F1 customers want to seamlessly migrate between Alveo and F1 platforms to enable scaling in AWS cloud. The F1 development flow currently supports the requirement with Vitis, but there is no such support available for full custom RTL development flow (Vivado design flow). AWS F1.A.1.4 shell is targetted at enabling this.
AWS F1.A.1.4 shell enables customers to migrate designs seamlessly between on-premise U200 Alveo card and F1 platform in a full custom RTL development flow. This gives choice to the customers to use either a Vitis flow or a full custom RTL/Vivado design flow and seamlessly migrate designs between Alveo U200 and F1. The F1.A.1.4 shell for Alveo U200 is fully compatible with F1.X.1.4 shell thus making the migration as simple as swapping the shell with one another, with no design changes to user logic.
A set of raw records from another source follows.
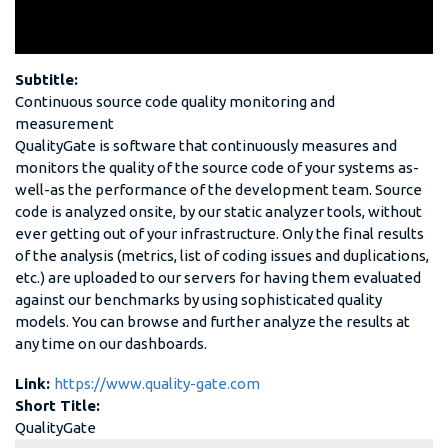
Subtitle:
Continuous source code quality monitoring and
measurement
QualityGate is software that continuously measures and
monitors the quality of the source code of your systems as-
well-as the performance of the development team. Source
code is analyzed onsite, by our static analyzer tools, without
ever getting out of your infrastructure. Only the final results
of the analysis (metrics, list of coding issues and duplications,
etc.) are uploaded to our servers for having them evaluated
against our benchmarks by using sophisticated quality
models. You can browse and further analyze the results at
any time on our dashboards.
Link:
https://www.quality-gate.com
Short Title:
QualityGate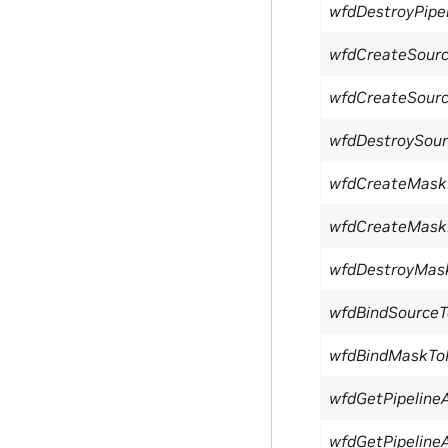
wfdDestroyPipe
wfdCreateSour
wfdCreateSour
wfdDestroySour
wfdCreateMask
wfdCreateMask
wfdDestroyMas
wfdBindSourceT
wfdBindMaskToP
wfdGetPipelineA
wfdGetPipelineA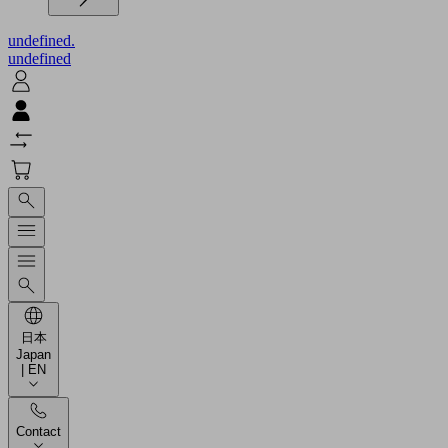
undefined.
undefined
日本
Japan
| EN
Contact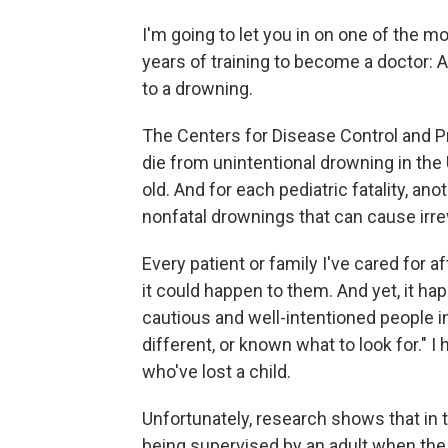
I'm going to let you in on one of the m
years of training to become a doctor: 
to a drowning.
The Centers for Disease Control and 
die from unintentional drowning in the
old. And for each pediatric fatality, an
nonfatal drownings that can cause irr
Every patient or family I've cared for a
it could happen to them. And yet, it hap
cautious and well-intentioned people in
different, or known what to look for." I
who've lost a child.
Unfortunately, research shows that in 
being supervised by an adult when the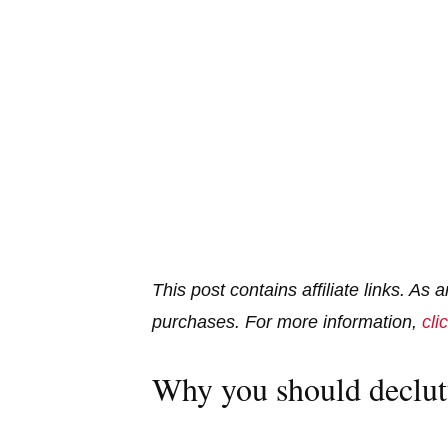
This post contains affiliate links. As
purchases. For more information,
cli
Why you should declut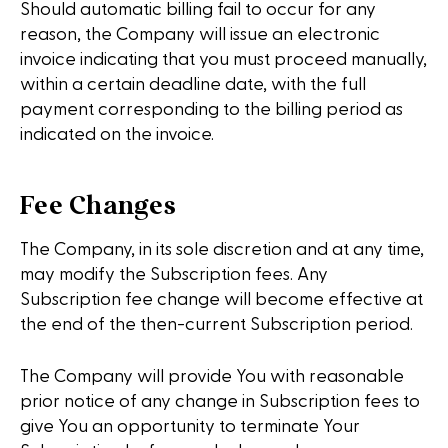
Should automatic billing fail to occur for any
reason, the Company will issue an electronic
invoice indicating that you must proceed manually,
within a certain deadline date, with the full
payment corresponding to the billing period as
indicated on the invoice.
Fee Changes
The Company, in its sole discretion and at any time,
may modify the Subscription fees. Any
Subscription fee change will become effective at
the end of the then-current Subscription period.
The Company will provide You with reasonable
prior notice of any change in Subscription fees to
give You an opportunity to terminate Your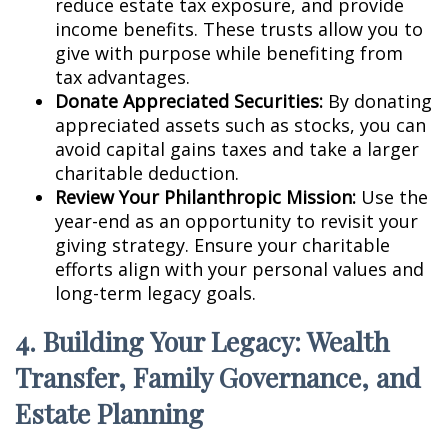
reduce estate tax exposure, and provide
income benefits. These trusts allow you to
give with purpose while benefiting from
tax advantages.
Donate Appreciated Securities:
By donating
appreciated assets such as stocks, you can
avoid capital gains taxes and take a larger
charitable deduction.
Review Your Philanthropic Mission:
Use the
year-end as an opportunity to revisit your
giving strategy. Ensure your charitable
efforts align with your personal values and
long-term legacy goals.
4. Building Your Legacy: Wealth
Transfer, Family Governance, and
Estate Planning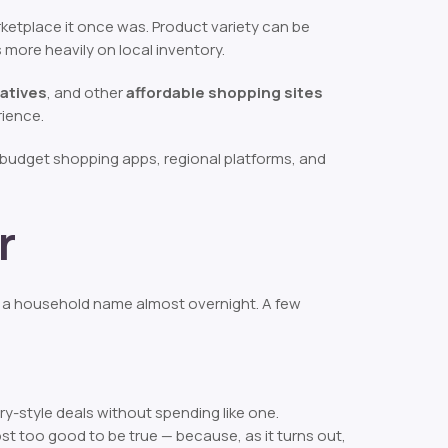
ketplace it once was. Product variety can be
more heavily on local inventory.
atives
, and other
affordable shopping sites
rience.
 budget shopping apps, regional platforms, and
r
a household name almost overnight. A few
ury-style deals without spending like one.
st too good to be true — because, as it turns out,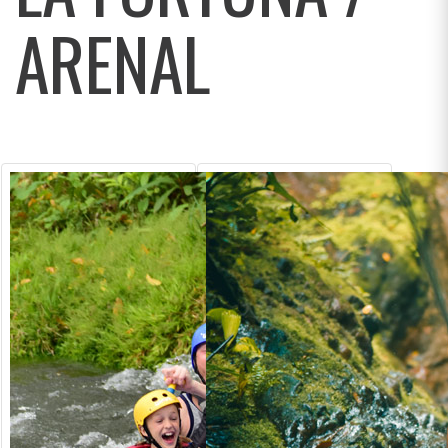
ARENAL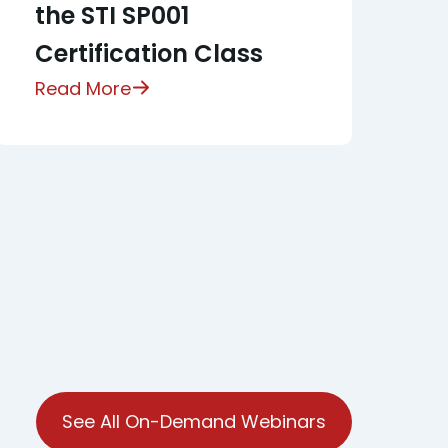
the STI SP001
Certification Class
Read More
See All On-Demand Webinars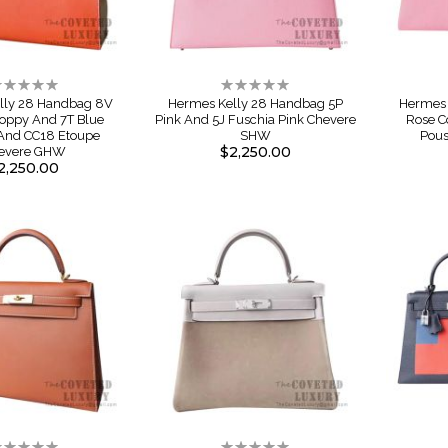
ating:
Rating:
%
0%
lly 28 Handbag 8V
Hermes Kelly 28 Handbag 5P
Hermes 
oppy And 7T Blue
Pink And 5J Fuschia Pink Chevere
Rose C
 And CC18 Etoupe
SHW
Pou
$2,250.00
evere GHW
2,250.00
ating:
Rating: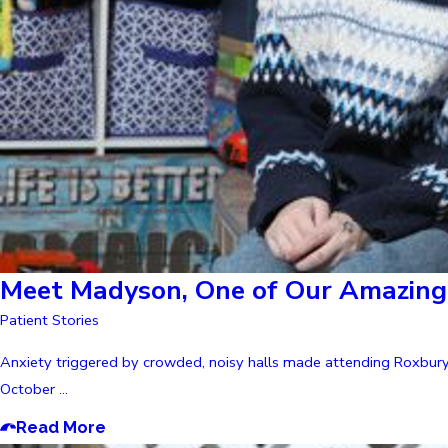
Meet Madyson, One of Our Amazing 
Patient Stories
Anxiety triggered by crowded, noisy halls made attending Roxbury 
October ...
Read More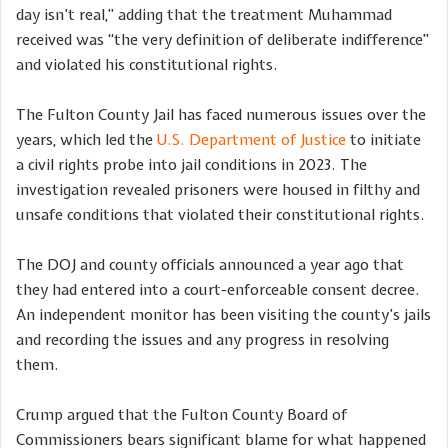
day isn’t real,” adding that the treatment Muhammad
received was “the very definition of deliberate indifference”
and violated his constitutional rights.
The Fulton County Jail has faced numerous issues over the
years, which led the
U.S. Department of Justice
to initiate
a civil rights probe into jail conditions in 2023. The
investigation revealed prisoners were housed in filthy and
unsafe conditions that violated their constitutional rights.
The DOJ and county officials announced a year ago that
they had entered into a court-enforceable consent decree.
An independent monitor has been visiting the county’s jails
and recording the issues and any progress in resolving
them.
Crump argued that the Fulton County Board of
Commissioners bears significant blame for what happened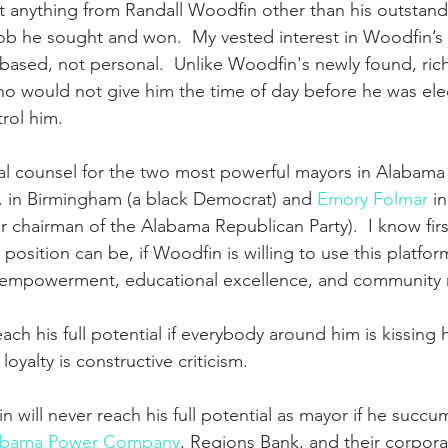
t anything from Randall Woodfin other than his outstand
ob he sought and won.  My vested interest in Woodfin’s 
ased, not personal.  Unlike Woodfin's newly found, ric
ho would not give him the time of day before he was ele
rol him.
ial counsel for the two most powerful mayors in Alabama h
r. in Birmingham (a black Democrat) and 
Emory Folmar
 i
r chairman of the Alabama Republican Party).  I know fi
position can be, if Woodfin is willing to use this platform
empowerment, educational excellence, and community re
ach his full potential if everybody around him is kissing h
loyalty is constructive criticism.  
 will never reach his full potential as mayor if he succu
abama Power Company
, Regions Bank, and their corporat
Xilinx device, xcu200-fsgd2104-2-e (Part used in U200) is based on VU9P and has the same base SLR die with the same number of SLRs as VU9P (F1 device) and is therefore highly compatible with F1 implementation.
The F1.A.1.4 shell is fully interface compatible and footprint compatible with F1.X.1.4 and no changes to custom logic design are required. Similar to the existing F1 shells, the F1.A.1.4 shell provides all the required communication interfaces to the custom logic. This helps our customers with the effort required to implement their own interfaces for Alveo U200 platform and also provides them with a seamless migration path to F1 in the custom RTL development flow. The F1.A.1.4 shell does not support partial reconfiguration/DFX. Dynamic clock configuration, VDIP/VLED are controlled via registers in PF1-B0 in F1.A.1.4 shell, using tools provided in the developer kit. SW APIs supported by F1.X.1.4 shell are not available/compatible with F1.A.1.4 shell.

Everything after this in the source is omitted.